GCD test

In compiler theory, a greatest common divisor test (GCD test) is the test used in study of loop optimization and loop dependence analysis to test the dependency between loop statements.

Description

A greatest common divisor (GCD) test is a test used in computer science compiler theory to study of loop optimization and loop dependence analysis to test the dependency between loop statements.

Use

Whenever a sequential loop like for loop is made to be parallel so that it can be executed on more than one processor—as in case of grid computing or cluster computing—then certain dependencies (e.g., testing the flow (true) dependence of a statement) are checked to know whether the loop can be parallelized. According to this test, by comparing the indices of two arrays present in two or more statements, it can be calculated whether it is legal to parallelize the loop or not.

Rationale

Theorem

A linear Diophantine equation

 a1*x1 + a2*x2 +... + an*xn =c

has an integer solution x1, x2,..., xn iff GCD (a1,a2,.., an) divides c.

E.g.

 2*x1 -2*x2 =1

GCD(2,-2) =2, 2 cannot divide 1. So, there is no integer solution for the equation above.

Dependency analysis

It is difficult to analyze array references in compile time to determine data dependency (whether they point to same address or not). A simple and sufficient test for the absence of a dependence is the greatest common divisor (GCD) test. It is based on the observation that if a loop carried dependency exists between X[a*i + b] and X[c*i + d] (where X is the array; a, b, c and d are integers, and i is the loop variable), then GCD (c, a) must divide (d – b). The assumption is that the loop must be normalized – written so that the loop index/variable starts at 1 and gets incremented by 1 in every iteration. For example, in the following loop, a=2, b=3, c=2, d=0 and GCD(a,c)=2 and (d-b) is -3. Since 2 does not divide -3, no dependence is possible.

for (i=1; i<=100; i++)
{
  X[2*i+3] = X[2*i] + 50;
}

Process

Loop code in general:

for (int i=0; i<n; i++)
{
  s1   a[x*i+k] = ...;
  s2   ... = a[y*i+m];               
}

To decide if there is loop carried dependence (two array references access the same memory location and one of them is a write operation) between a[x*i+k] and a[y*i+m], one usually^{[weasel words]} needs to solve the equation^[why?]

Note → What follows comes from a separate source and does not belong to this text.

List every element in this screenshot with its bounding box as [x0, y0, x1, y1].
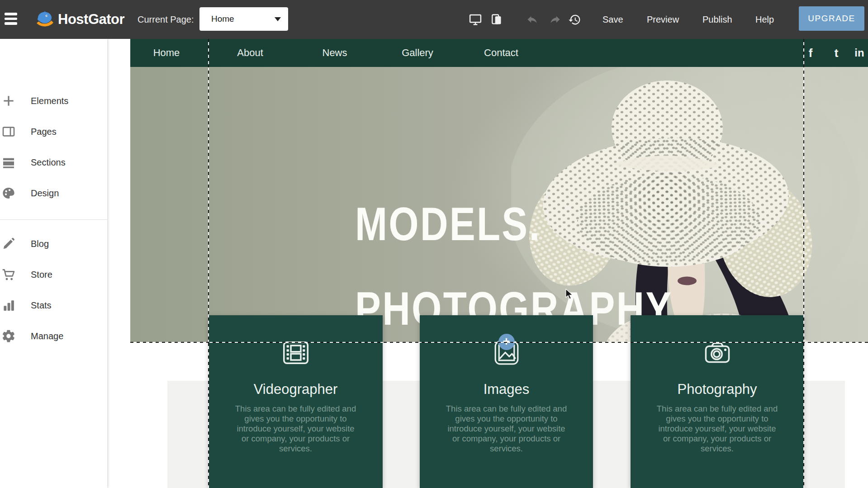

x*i1 +k = y*i2+m   (Or x*i1 -y*i2 = m -k)

Where 0<=i1, i2 <n and i1 != i2.

If GCD(x,y) divides (m-k), then there may exist some dependency in the loop statement s1 and s2. If GCD(x,y) does not divide (m-k) then both statements are independent and can be executed at parallel. Similarly this test is conducted for all statements present in a given loop.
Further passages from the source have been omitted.